Task goal – Within the records, say how many lines include the word "Челси"; the answer should be the number and no more.

Data extracts –
-*-

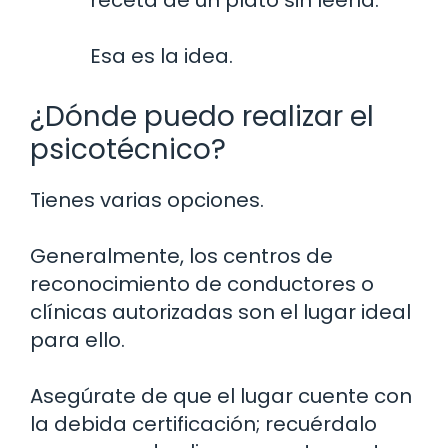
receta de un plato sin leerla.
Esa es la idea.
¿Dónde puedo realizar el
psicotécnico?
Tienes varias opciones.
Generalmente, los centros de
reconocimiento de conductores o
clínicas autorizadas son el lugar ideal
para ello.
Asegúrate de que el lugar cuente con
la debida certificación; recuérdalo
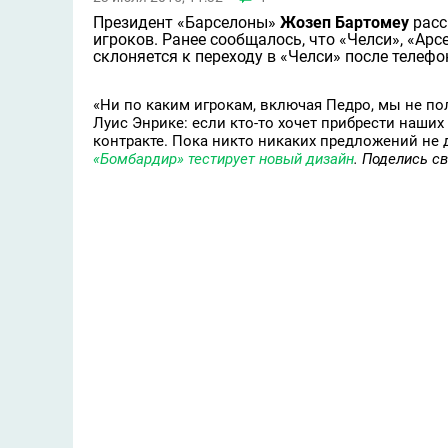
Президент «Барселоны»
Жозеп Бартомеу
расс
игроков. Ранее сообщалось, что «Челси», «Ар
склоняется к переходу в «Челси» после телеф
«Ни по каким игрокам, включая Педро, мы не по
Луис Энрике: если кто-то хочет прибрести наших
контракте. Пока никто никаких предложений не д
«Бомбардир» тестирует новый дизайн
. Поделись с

-*-

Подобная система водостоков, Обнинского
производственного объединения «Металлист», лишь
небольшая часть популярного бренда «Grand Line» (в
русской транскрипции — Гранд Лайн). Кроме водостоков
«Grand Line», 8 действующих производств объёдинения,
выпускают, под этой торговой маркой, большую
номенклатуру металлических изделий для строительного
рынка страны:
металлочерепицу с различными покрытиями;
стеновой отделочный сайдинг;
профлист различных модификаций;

-*-

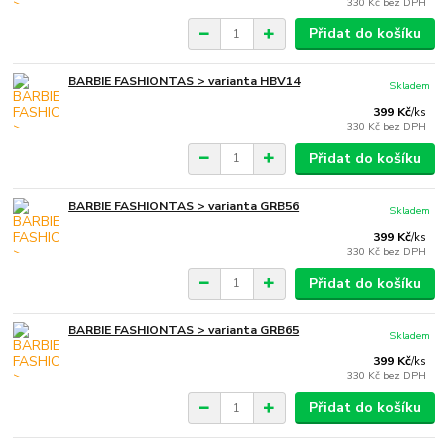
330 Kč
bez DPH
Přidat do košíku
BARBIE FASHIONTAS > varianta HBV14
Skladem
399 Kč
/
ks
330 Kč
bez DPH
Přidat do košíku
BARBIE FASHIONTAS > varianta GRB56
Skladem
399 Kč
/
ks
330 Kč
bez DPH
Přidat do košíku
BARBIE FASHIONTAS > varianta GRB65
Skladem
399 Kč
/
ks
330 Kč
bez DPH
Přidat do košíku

-*-

Expected answer – 2